墨染尘看向旁边的应轶,能不能去是他一句话的事情。
应轶看得出托月想去,挥挥手道:“九妹妹想去便去,四哥回去后自会跟父亲、母亲说明,你不必担忧。”
托月说了一声谢谢,应轶故意打趣她道:“妹大不中留,六公子你可要好好照顾我九妹妹,你也知道我大哥脾气不是很好,打人是从来不挑日子的。”
“你放心。”
墨染尘话不多,却让人信服。
大约半个多时辰后,托月和墨染尘便行走在天机城内。
离王一到天机城就去找萧微微,古书玉和徐还舟识趣,找个借口不打扰两人的二人世界。
墨染尘想牵着托月的手。
托月心中有顾忌,自然不肯让他牵着走。
墨染尘干脆买了两张面具,戴上面具便没人能认出他们,就算牵着手也没人说闲话。
天机城一如既往的繁华,街道人来人往,皆是清一色的年轻男女,猜灯谜、猜字谜、对对联,还有斗诗、斗酒、斗棋等各种有趣的事情。
托月本来对这些没兴趣,偏偏看上一盏描着兰草的天灯。
大约老板也知道此灯不俗,定会引来很多人相争,故而出的谜题也特别难,难度不在题目本身,而是题目用特别难懂的文字书写,且这会子谁有空回家翻书。
忽然一对戴着面具的男女挤到摊子前,男的用低沉的声音道:“妹妹,素来爱研究古文字,不如把天灯赢回去。”
女子没有接男子的话,而是伸手托起写着谜题竹牌,细细吟读一番道:“上面有两个字妹妹一时想不起,不过妹妹太过喜欢这盏灯,尤其是上面画的兰草,就姑且蒙一个答案吧。”
“老板,我的答案是小泥炉。”
女子的声音清冷如霜华,虽然不看到容颜,那份气度却让人一看就知道身份不凡。
老板马上笑眯眯道:“恭喜姑娘答对了,就是平日烧水用的小泥炉,天盏是您的。”取下天灯,双手交女子手上。

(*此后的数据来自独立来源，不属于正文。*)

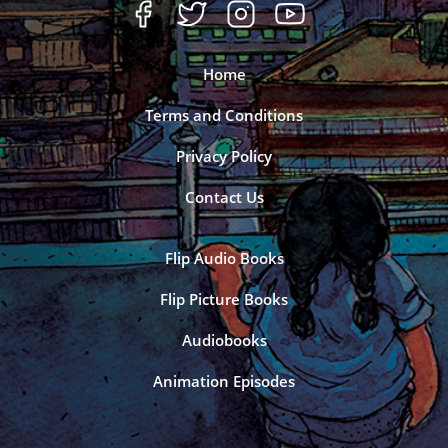
Home
Terms and Conditions
Privacy Policy
Contact Us
Flip Audio Books
Flip Picture Books
Audiobooks
Animation Episodes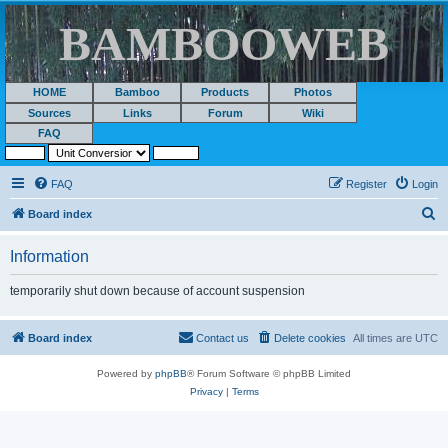
BAMBOOWEB
HOME
Bamboo
Products
Photos
Sources
Links
Forum
Wiki
FAQ
FAQ
Register
Login
S
Board index
e
Information
a
r
temporarily shut down because of account suspension
c
h
Board index
Contact us
Delete cookies
All times are
UTC
Powered by
phpBB
® Forum Software © phpBB Limited
Privacy
|
Terms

男子和女子一起向老板道谢,接过天灯后欢欢喜喜地离开,不想走了一段路后,男子突然拉着女子走进一条暗巷。
“是不是太过巧合?”
低沉声音在黑暗中响起,就像古琴最低音——古朴悠远。
这对男女自然故意掩饰身份的墨染尘和托月,两人都刻意内敛风华,像普通男女一样去赢取天灯。
托月轻点一下头,确实是太过巧合,最喜欢的兰草,最精通的古文字,这盏天灯就像是专门为她准备似的,就等她前去猜谜赢下天灯。
“是不是陷阱,一会儿知道。”
墨染尘伸手把托月抱入怀里,呼吸着她身上香味,为了这一天他足足等了两个多月。
托月手里拿着天灯,方想说什么时,突然看到黑暗中冷光一闪,马上带着墨染尘转过几个身位,然后他们原来站的地方啪啪钉上两支利箭。